When I first started in this industry in the early 1980s, there was no such thing as a “complementary” requirement. “Supplemental claim” is a new legal concept for property insurance laws made by the Florida Insurance Company, Office of Insurance Regulation, and codified by Florida lawmakers, which does not exist in the United States other than Florida.

The formal terminology for an “additional claim” came from insurance lobbyists who sought to shorten the claims claims for damages found after an initial notice of loss. Florida now has a fairly recent claim for loss with provisions for “supplementary”

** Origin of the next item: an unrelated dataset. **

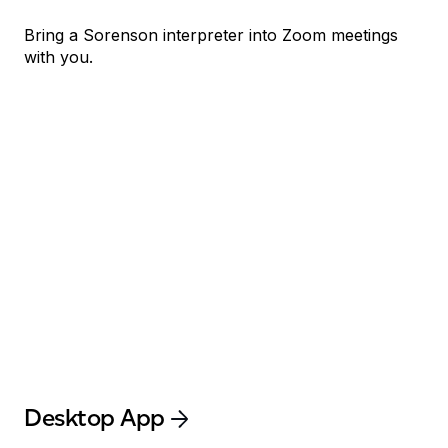
Bring a Sorenson interpreter into Zoom meetings
with you.
Desktop App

; and “resumed claims” – conditions for property insurance that are not found anywhere else in U.S. law other than Florida. This Notices Act provides:

627.70132 Notification of non-life insurance.—

(1) As used in this section, the term:

(a) “Resumed claim” means a claim previously completed by an insurer, but resumed at the request of an insured for additional costs of loss or damage previously disclosed to the insurer.

(b) “additional claim” means a claim for additional loss or damage from the same hazard previously adjusted by the insurer or for which costs have been incurred during the completion of repairs or replacement in accordance with an open claim previously notified in due time to the insurer.

(2) A claim or resumed claim, but not a supplementary claim, under an insurance providing property insurance, as defined in page 624.604, including a property insurance issued by a qualified surplus insurer, for loss or damage caused by any danger is blocked unless if the claim has been submitted to the insurer in accordance with the terms of the insurance within 2 years after the date of loss. An additional claim is statute-barred unless notice of the additional claim has been submitted to the insurer in accordance with the terms of the insurance within 3 years after the date of the claim.

I was very much in Tallahassee during the time this language was first offered in law. There was a lot of talk about entrepreneurs often making an “addition” to their estimates. There was a lot of talk about losses where more money was demanded in what became known as an “additional claim.” I kept saying that everyone invented something – the loss is the loss, and people simply ask for greater benefits if they discover more damage or when more damage occurs, for example in the event of business interruption or extra cost of living – but we took back new conditions such as simply did not exist in the law for the insurance companies to find another way to refuse to pay for the entire loss. The whole legislative process of creating these new concepts and formalizing the slang used in the adjustment field was a mess.

After hurricanes, Florida insurance companies are trying to make the CFO and insurance chief look good by faking claims and providing stupid and completely false statistics about the number of closed claims files. After listening to the recently appointed Insurance Commissioner Altmaier rattle in front of a legislative committee in Florida about these fake statistics, which made it look like the insurance industry reacted quickly to Hurricane Irma, I stood up and explained how stupid they really were. I mentioned this problem right after Hurricane Irma Hurricane Irma claims statistics released by the Florida Department of Insuranceand said:

Insurance departments love to quote high percentages and quick claims closures. These civil servants should try to ensure prompt payment and full payment of claims and prevent consumers from being abused. They should not invent or accept false statistics just to make themselves look good.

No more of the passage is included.